The district is served by the Grorud Line of the Oslo Metro. A larger business centre is located near the Økern Station. Among the institutions at Økern is the headquarters of the Norwegian State Educational Loan Fund. The Alna Line, used for freight trains between the Trunk Line and the Gjøvik Line, from Alnabru to Grefsen, passes through Økern, close to the business centre of Økernsenteret.

== History ==
The farm of Økern was among the oldest in the former municipality of Aker. The earliest preserved document where Økern is mentioned dates back to 1279. In the 13th century the farm was owned by landowner Audun Hugleiksson, and it later became a property of the Church. Among the owners from the 17th century onwards were Ulrik Frederik Gyldenløve (from 1679), Lauritz Jacobsssøn Falch, Paul Peterssøn Vogt, Ole Christopher Wessel, Peter Collett and Ludvig Mariboe (who lived at the farm until his death in 1841).
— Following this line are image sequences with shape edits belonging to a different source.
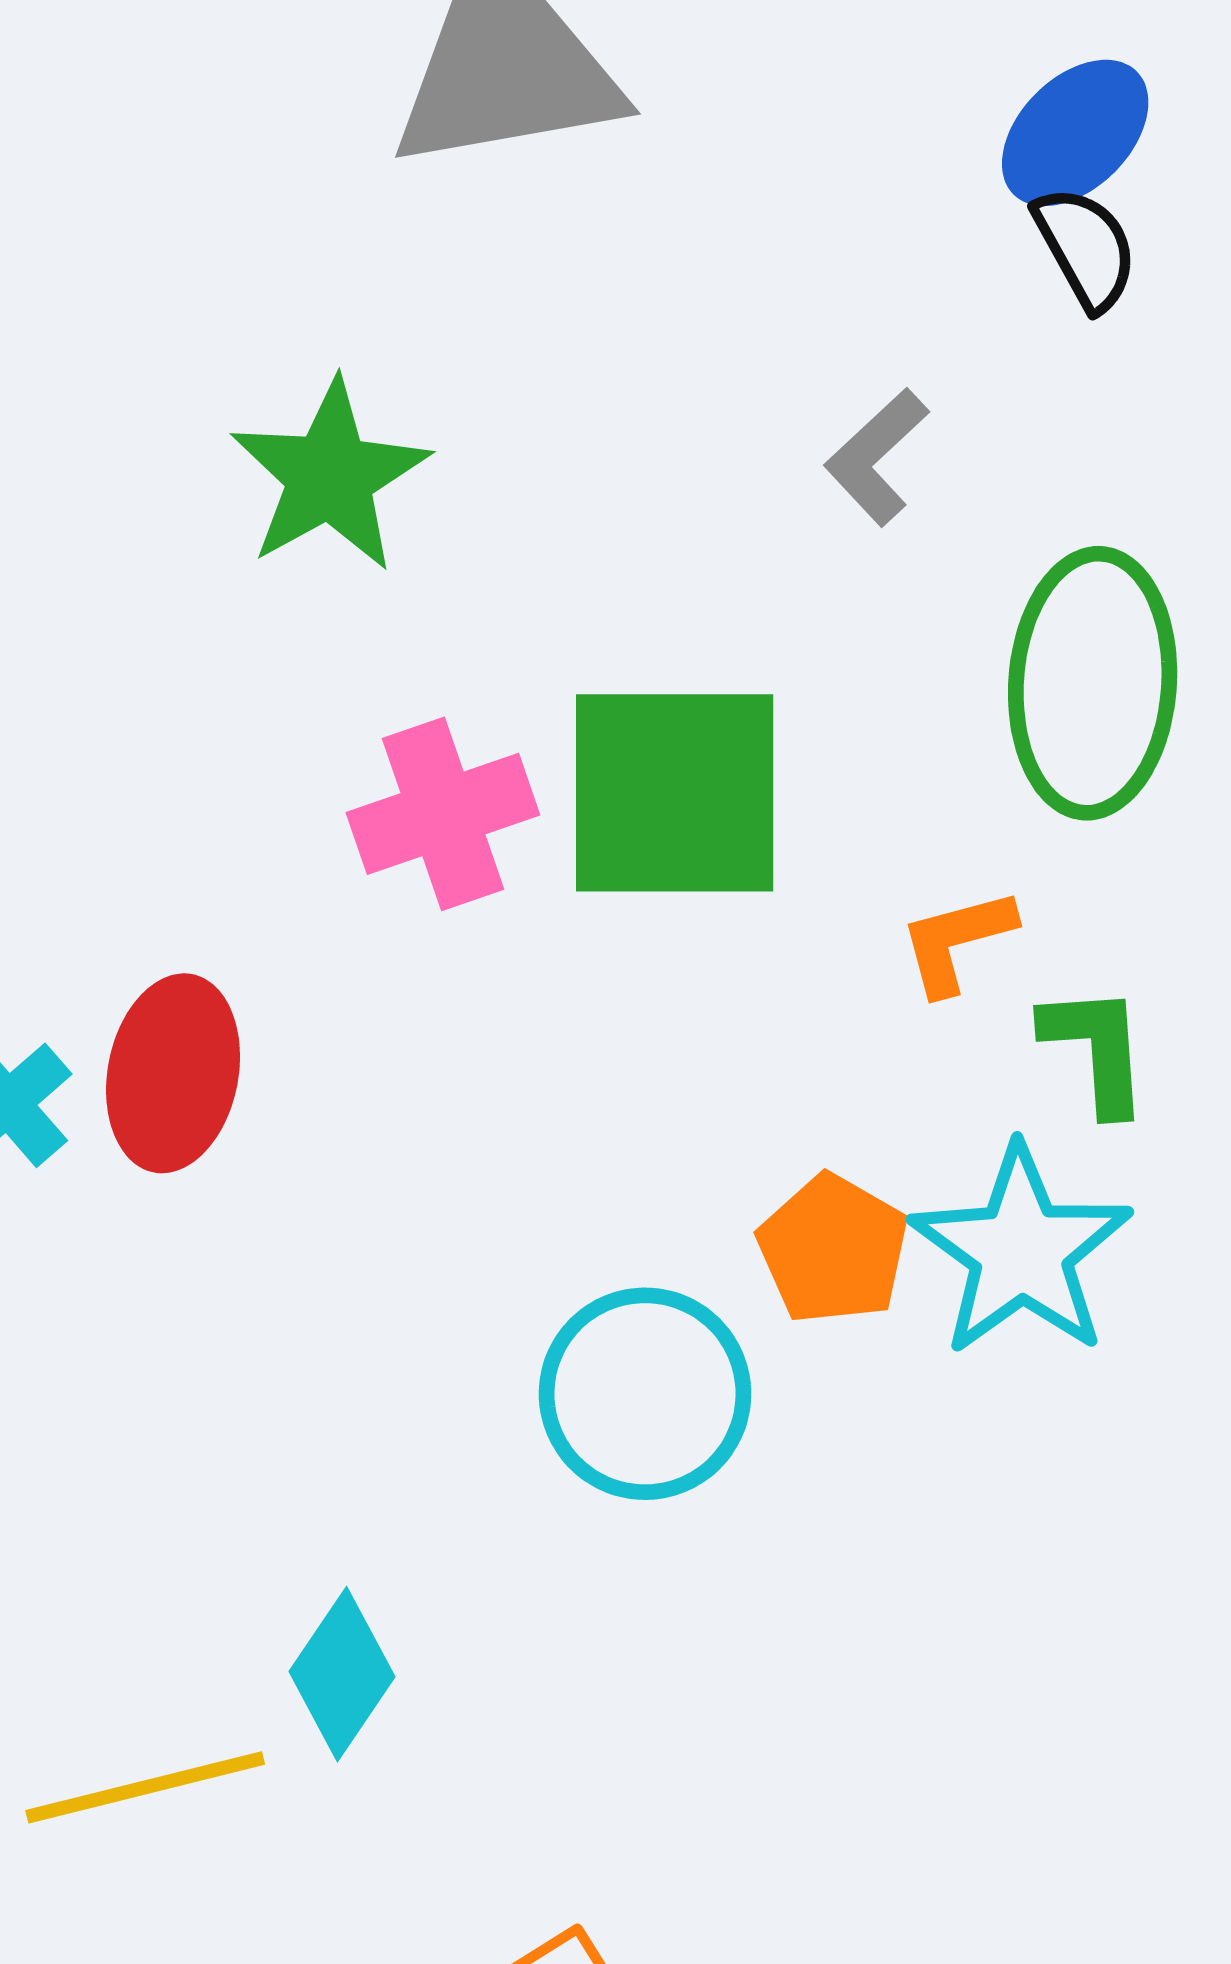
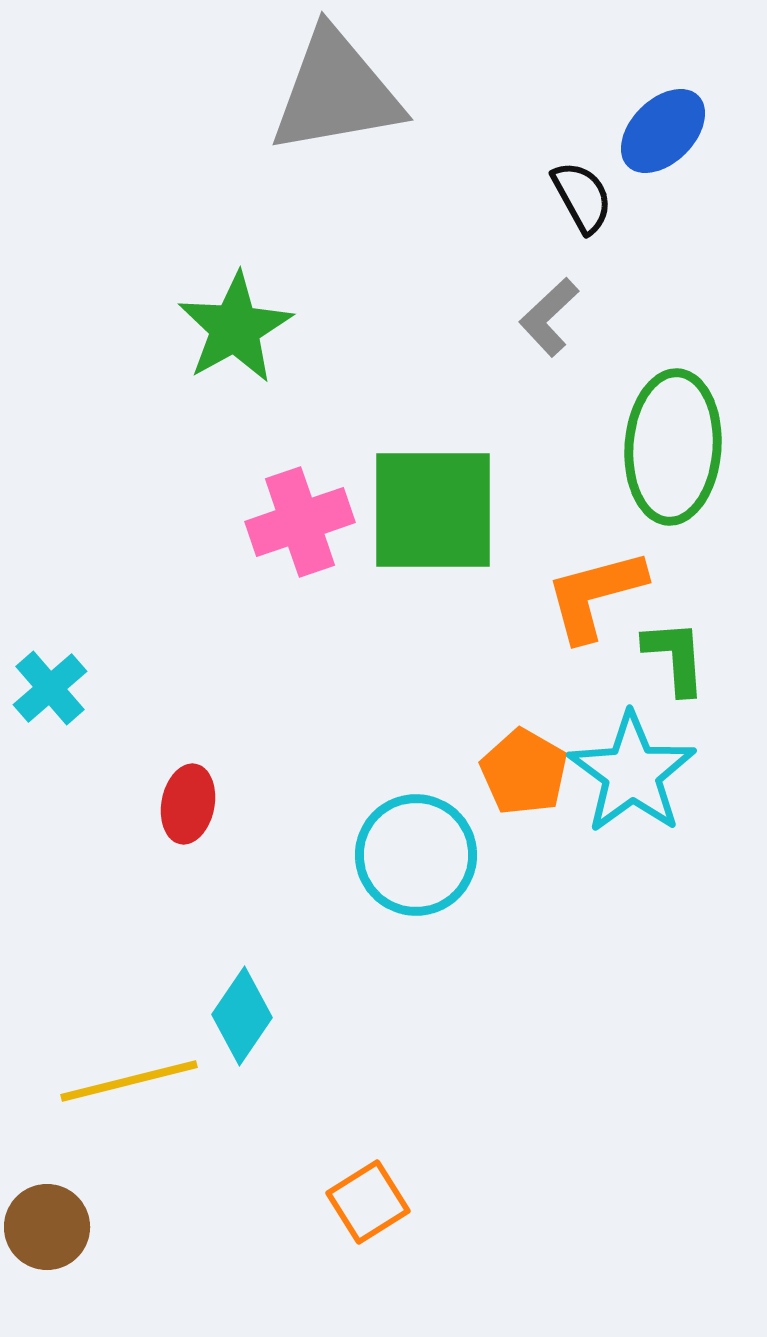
black semicircle: (1086, 248) -> (582, 197), moved
orange L-shape: (957, 941) -> (595, 595), size x1.5
red ellipse: (173, 1073) -> (188, 804), moved, size x0.7

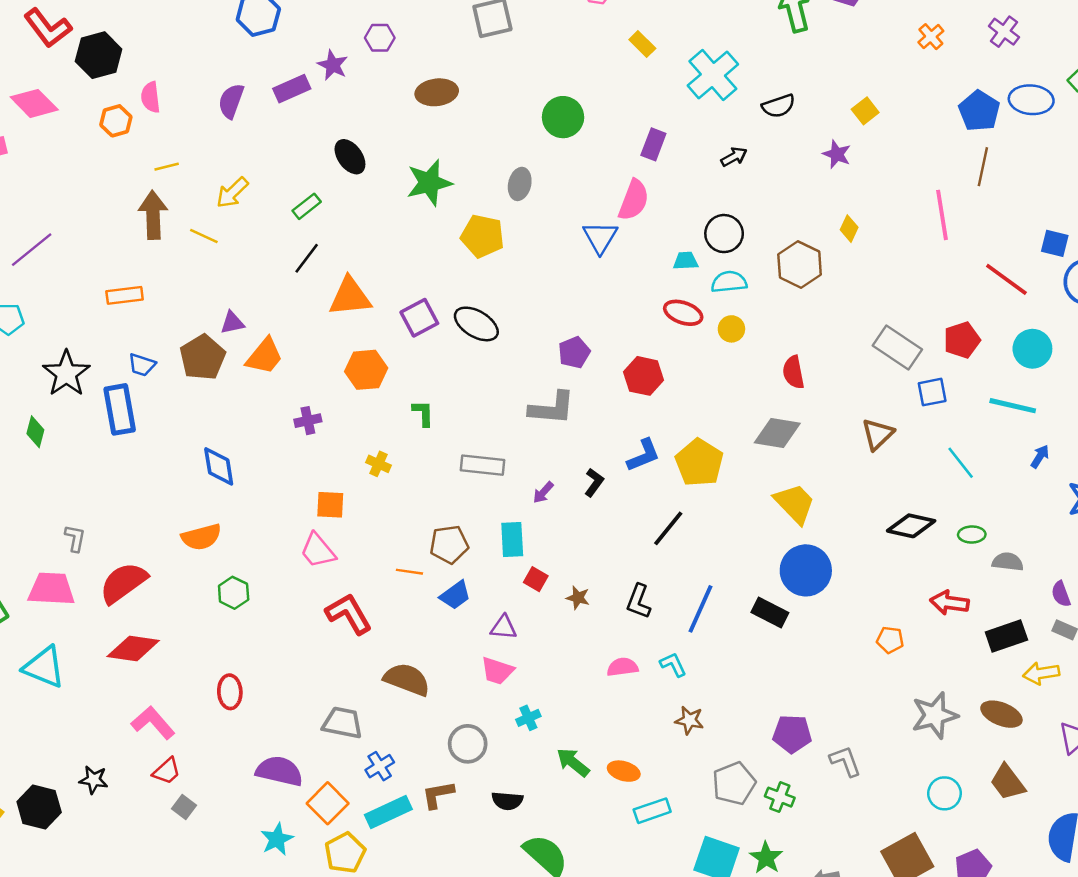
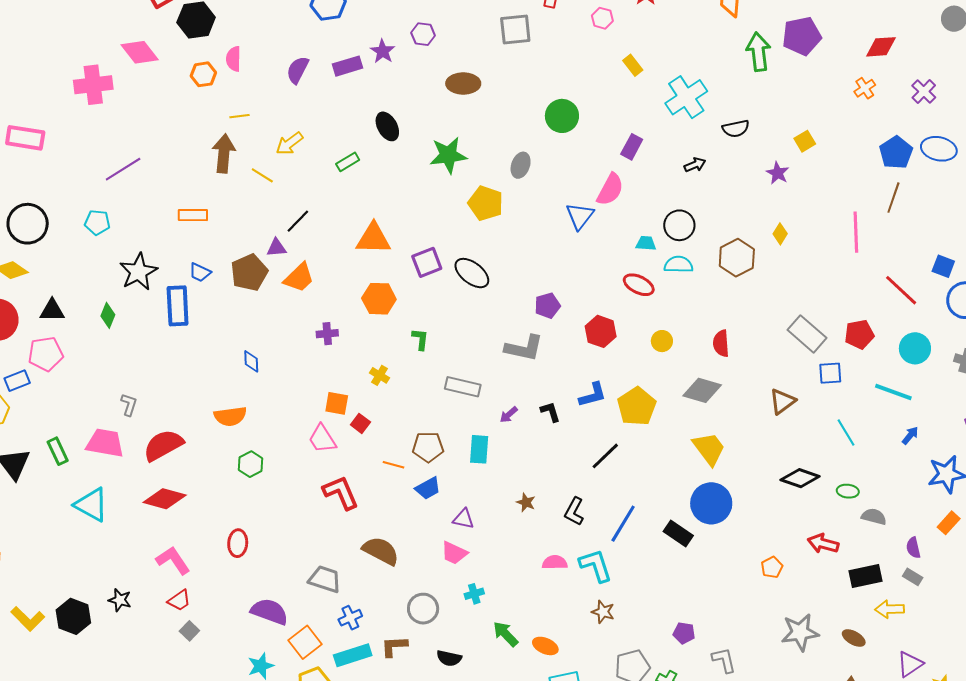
black line: (307, 258) -> (298, 221), moved
yellow circle: (731, 329) -> (662, 341), moved
blue diamond: (219, 466) -> (251, 361), size x0.7
black L-shape: (594, 482) -> (550, 412), turned -60
red square: (536, 579) -> (360, 423), moved
orange pentagon: (890, 640) -> (772, 567), turned 30
cyan L-shape: (673, 665) -> (596, 566), size x1.6
brown ellipse: (1001, 714) -> (854, 638), size x0.7
purple pentagon: (792, 734) -> (684, 633), size x0.7

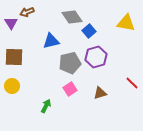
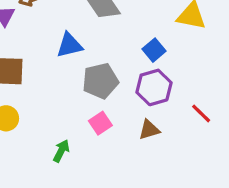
blue square: (89, 31) -> (154, 50), moved
purple hexagon: (96, 57) -> (154, 87), moved

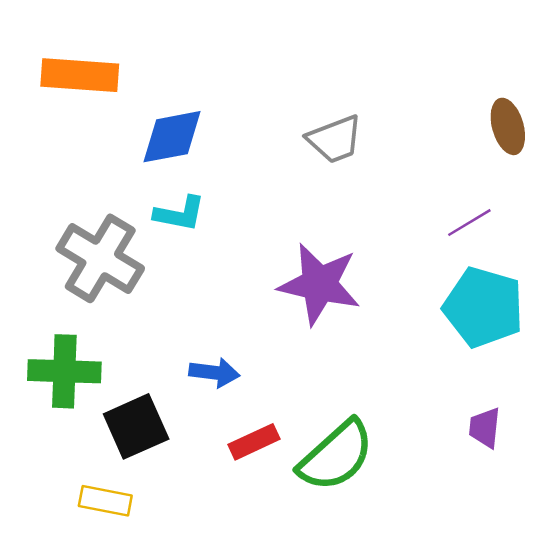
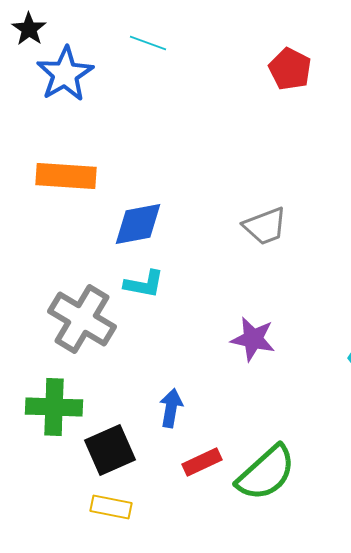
purple star: (319, 284) -> (253, 339), size x0.7
blue arrow: (214, 373) -> (171, 408), turned -87
yellow rectangle: (105, 501) -> (111, 507), moved

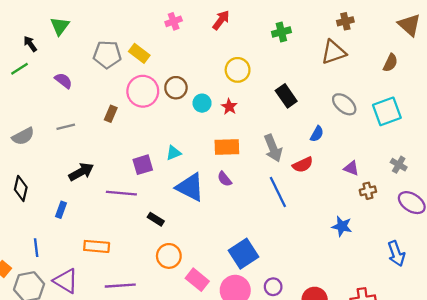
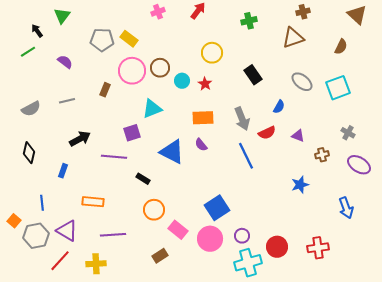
cyan triangle: (174, 153) -> (152, 109), moved, size x1.5
purple triangle: (351, 168) -> (298, 136), moved
blue star: (342, 226) -> (300, 185), turned -30

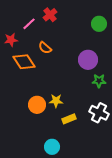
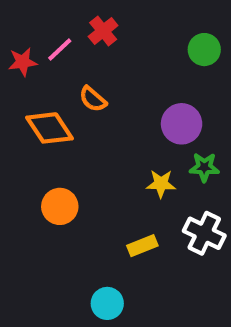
red star: (11, 40) -> (23, 62), moved
yellow star: (56, 101) -> (161, 184), moved
orange circle: (37, 105) -> (60, 206), moved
Økernveien, an old road to the former city border, was named after the farm in 1879.

In the 19th century the farm was split off into several smaller units, and from 1910 onwards small residential houses were built in the northern part of Økern. Land owner Anton Tschudi parceled out both parts of the farm of Økern and other properties in Aker. The road Anton Tschudis vei at Økern was named after him in 1925.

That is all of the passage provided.